* Activity: Take the data below. Output it exactly from its first line through the line containing "Bize Ulaşın".

[Transcribed page contents]
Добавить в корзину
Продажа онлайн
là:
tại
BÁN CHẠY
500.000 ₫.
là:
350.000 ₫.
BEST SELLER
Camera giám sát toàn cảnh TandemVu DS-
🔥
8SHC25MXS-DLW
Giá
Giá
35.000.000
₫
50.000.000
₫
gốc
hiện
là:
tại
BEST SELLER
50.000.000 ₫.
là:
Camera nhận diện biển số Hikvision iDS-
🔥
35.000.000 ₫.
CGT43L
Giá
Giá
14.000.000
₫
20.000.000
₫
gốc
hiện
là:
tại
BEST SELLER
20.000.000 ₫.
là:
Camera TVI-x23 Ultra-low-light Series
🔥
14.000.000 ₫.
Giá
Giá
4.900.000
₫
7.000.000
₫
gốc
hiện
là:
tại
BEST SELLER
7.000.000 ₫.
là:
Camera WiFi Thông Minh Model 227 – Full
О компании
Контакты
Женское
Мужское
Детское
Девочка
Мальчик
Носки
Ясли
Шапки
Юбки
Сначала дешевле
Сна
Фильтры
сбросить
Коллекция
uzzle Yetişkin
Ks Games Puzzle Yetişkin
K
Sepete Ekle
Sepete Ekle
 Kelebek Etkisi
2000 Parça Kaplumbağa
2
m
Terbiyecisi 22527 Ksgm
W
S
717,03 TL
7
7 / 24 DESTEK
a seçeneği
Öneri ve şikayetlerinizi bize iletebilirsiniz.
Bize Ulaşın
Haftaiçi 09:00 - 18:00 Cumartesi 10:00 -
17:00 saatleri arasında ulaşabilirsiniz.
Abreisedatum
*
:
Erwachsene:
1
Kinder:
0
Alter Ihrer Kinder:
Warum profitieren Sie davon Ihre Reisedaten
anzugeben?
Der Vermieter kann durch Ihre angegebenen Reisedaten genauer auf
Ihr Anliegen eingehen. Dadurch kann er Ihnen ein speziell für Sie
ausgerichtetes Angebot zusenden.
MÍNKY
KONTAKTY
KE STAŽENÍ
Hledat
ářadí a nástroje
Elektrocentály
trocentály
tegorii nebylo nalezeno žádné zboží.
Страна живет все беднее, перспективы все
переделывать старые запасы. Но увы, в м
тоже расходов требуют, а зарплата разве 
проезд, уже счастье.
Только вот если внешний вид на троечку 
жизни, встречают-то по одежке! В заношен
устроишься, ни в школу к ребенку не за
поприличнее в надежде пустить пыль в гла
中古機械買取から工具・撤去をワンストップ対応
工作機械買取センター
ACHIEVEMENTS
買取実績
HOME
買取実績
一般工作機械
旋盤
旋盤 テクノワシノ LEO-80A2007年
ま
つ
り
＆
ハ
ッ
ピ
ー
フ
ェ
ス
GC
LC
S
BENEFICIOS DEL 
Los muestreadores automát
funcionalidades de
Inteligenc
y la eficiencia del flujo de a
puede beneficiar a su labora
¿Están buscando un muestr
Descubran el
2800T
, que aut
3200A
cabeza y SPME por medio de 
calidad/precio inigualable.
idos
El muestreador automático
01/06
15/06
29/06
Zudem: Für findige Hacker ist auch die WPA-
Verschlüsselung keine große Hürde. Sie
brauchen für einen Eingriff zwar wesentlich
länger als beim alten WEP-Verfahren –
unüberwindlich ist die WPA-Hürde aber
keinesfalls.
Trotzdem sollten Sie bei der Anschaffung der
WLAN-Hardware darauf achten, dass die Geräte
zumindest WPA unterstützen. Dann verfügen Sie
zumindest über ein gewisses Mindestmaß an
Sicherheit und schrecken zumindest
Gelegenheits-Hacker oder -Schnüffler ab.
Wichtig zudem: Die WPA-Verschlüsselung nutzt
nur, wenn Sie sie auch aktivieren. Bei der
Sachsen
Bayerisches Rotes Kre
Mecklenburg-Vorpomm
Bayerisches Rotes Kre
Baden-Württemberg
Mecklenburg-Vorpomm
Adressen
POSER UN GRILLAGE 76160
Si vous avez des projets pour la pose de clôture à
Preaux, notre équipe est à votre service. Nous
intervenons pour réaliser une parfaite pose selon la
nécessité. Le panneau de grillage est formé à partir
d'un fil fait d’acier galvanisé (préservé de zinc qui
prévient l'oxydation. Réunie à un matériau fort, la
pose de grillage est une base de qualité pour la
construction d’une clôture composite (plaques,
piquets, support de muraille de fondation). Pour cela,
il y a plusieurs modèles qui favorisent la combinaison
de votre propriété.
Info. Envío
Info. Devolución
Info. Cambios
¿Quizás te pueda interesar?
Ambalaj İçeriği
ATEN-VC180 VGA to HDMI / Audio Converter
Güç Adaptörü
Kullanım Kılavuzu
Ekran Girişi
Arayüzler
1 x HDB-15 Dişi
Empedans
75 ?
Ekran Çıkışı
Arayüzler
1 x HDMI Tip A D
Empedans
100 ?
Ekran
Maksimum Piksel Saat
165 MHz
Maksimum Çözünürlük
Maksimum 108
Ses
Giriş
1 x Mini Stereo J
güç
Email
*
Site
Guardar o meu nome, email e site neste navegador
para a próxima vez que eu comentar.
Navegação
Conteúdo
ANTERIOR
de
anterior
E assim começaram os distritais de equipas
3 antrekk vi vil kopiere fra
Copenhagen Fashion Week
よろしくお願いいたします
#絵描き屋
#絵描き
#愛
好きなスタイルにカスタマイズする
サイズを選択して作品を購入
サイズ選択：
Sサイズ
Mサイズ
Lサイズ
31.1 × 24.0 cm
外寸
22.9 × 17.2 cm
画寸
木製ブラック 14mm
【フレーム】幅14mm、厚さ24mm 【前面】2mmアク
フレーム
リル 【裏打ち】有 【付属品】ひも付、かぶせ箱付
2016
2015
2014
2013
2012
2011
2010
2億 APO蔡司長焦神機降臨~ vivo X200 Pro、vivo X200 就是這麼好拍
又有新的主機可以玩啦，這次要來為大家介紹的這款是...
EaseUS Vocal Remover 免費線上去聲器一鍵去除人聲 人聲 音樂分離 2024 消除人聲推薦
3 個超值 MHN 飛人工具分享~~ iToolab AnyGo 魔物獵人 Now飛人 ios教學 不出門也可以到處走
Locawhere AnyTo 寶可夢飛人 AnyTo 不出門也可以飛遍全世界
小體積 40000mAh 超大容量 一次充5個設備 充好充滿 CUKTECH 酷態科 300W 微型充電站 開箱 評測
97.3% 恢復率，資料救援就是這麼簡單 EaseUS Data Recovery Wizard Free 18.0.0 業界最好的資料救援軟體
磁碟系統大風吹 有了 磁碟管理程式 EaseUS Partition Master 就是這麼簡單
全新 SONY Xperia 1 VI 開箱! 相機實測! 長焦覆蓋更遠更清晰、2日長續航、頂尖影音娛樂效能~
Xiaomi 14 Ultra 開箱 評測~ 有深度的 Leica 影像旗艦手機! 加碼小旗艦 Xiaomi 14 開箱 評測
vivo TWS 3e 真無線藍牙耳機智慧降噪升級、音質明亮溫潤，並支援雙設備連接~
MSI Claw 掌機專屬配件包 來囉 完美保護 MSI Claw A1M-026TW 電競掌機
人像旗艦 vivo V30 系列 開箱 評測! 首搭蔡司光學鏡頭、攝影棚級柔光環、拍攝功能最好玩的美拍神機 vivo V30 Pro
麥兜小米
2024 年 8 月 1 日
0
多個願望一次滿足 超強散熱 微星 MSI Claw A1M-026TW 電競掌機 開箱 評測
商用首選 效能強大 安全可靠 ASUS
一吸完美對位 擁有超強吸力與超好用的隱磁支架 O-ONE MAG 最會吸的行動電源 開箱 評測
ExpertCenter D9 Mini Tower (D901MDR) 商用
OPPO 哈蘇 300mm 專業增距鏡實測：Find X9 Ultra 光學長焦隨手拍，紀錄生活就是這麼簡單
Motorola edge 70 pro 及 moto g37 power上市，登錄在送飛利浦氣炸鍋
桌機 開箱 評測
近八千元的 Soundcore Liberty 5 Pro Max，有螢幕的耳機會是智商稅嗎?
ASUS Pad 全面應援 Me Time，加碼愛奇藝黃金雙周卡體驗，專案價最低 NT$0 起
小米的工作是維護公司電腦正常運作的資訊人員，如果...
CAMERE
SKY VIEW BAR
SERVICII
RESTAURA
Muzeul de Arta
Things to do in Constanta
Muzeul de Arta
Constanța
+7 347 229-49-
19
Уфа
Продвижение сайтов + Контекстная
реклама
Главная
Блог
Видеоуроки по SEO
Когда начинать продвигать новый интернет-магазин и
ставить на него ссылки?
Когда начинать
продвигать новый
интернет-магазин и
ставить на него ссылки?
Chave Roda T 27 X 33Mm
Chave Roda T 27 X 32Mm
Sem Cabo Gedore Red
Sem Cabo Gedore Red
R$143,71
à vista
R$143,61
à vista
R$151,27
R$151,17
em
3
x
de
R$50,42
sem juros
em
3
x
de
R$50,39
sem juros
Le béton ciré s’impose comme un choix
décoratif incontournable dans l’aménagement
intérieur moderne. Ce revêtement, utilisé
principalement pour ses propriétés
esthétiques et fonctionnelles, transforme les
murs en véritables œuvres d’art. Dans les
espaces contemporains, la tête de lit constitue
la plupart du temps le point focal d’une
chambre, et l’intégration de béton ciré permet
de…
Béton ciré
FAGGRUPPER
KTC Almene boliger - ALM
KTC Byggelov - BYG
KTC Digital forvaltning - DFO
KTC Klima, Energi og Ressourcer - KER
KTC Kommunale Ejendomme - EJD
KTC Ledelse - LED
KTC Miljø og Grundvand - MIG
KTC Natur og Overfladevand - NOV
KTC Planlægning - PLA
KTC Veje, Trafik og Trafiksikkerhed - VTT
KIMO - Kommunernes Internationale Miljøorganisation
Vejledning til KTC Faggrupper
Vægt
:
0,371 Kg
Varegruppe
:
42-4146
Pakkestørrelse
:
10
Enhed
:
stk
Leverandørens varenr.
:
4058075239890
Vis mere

* Response to the exercise:
Добавить в корзину
Продажа онлайн
là:
tại
BÁN CHẠY
500.000 ₫.
là:
350.000 ₫.
BEST SELLER
Camera giám sát toàn cảnh TandemVu DS-
🔥
8SHC25MXS-DLW
Giá
Giá
35.000.000
₫
50.000.000
₫
gốc
hiện
là:
tại
BEST SELLER
50.000.000 ₫.
là:
Camera nhận diện biển số Hikvision iDS-
🔥
35.000.000 ₫.
CGT43L
Giá
Giá
14.000.000
₫
20.000.000
₫
gốc
hiện
là:
tại
BEST SELLER
20.000.000 ₫.
là:
Camera TVI-x23 Ultra-low-light Series
🔥
14.000.000 ₫.
Giá
Giá
4.900.000
₫
7.000.000
₫
gốc
hiện
là:
tại
BEST SELLER
7.000.000 ₫.
là:
Camera WiFi Thông Minh Model 227 – Full
О компании
Контакты
Женское
Мужское
Детское
Девочка
Мальчик
Носки
Ясли
Шапки
Юбки
Сначала дешевле
Сна
Фильтры
сбросить
Коллекция
uzzle Yetişkin
Ks Games Puzzle Yetişkin
K
Sepete Ekle
Sepete Ekle
 Kelebek Etkisi
2000 Parça Kaplumbağa
2
m
Terbiyecisi 22527 Ksgm
W
S
717,03 TL
7
7 / 24 DESTEK
a seçeneği
Öneri ve şikayetlerinizi bize iletebilirsiniz.
Bize Ulaşın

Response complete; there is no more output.